BACKGROUND: A direct role of sodium channels in pain has recently been confirmed by establishing a monogenic link between SCN9A, the gene which encodes sodium channel Na(v)1.7, and pain disorders in humans, with gain-of-function mutations causing severe pain syndromes, and loss-of-function mutations causing congenital indifference to pain. Expression of sodium channel Na(v)1.8 in DRG neurons has also been shown to be essential for the manifestation of mutant Na(v)1.7-induced neuronal hyperexcitability. These findings have confirmed key roles of Na(v)1.7 and Na(v)1.8 in pain and identify these channels as novel targets for pain therapeutic development.
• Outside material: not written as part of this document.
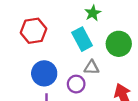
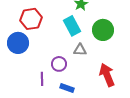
blue circle: (44, 73) -> (18, 43), moved
purple circle: (76, 84) -> (59, 64), moved

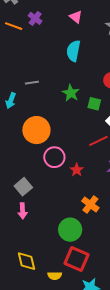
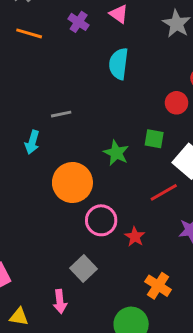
purple cross: (35, 18) -> (79, 22), moved
green star: (71, 93) -> (116, 153), moved
gray square: (23, 187) -> (83, 268), moved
Ranolazine preferentially blocks cardiac late sodium currents at concentrations that do not significantly reduce peak sodium current. Ranolazine also blocks wild-type Na(v)1.7 and Na(v)1.8 channels in a use-dependent manner. However, ranolazine's effects on gain-of-function mutations of Na(v)1.7 and on DRG neuron excitability have not been investigated. We used voltage- and current-clamp recordings to evaluate the hypothesis that ranolazine may be effective in regulating Na(v)1.7-induced DRG neuron hyperexcitability. RESULTS: We show that ranolazine produces comparable block of peak and ramp currents of wild-type Na(v)1.7 and mutant Na(v)1.7 channels linked to Inherited Erythromelalgia and Paroxysmal Extreme Pain Disorder. We also show that ranolazine, at a clinically-relevant concentration, blocks high-frequency firing of DRG neurons expressing wild-type but not mutant channels. CONCLUSIONS: Our data suggest that ranalozine can attenuate hyperexcitability of DRG neurons over-expressing wild-type Nav1.7 channels, as occurs in acquired neuropathic and inflammatory pain, and thus merits further study as an alternative to existing non-selective sodium channel blockers.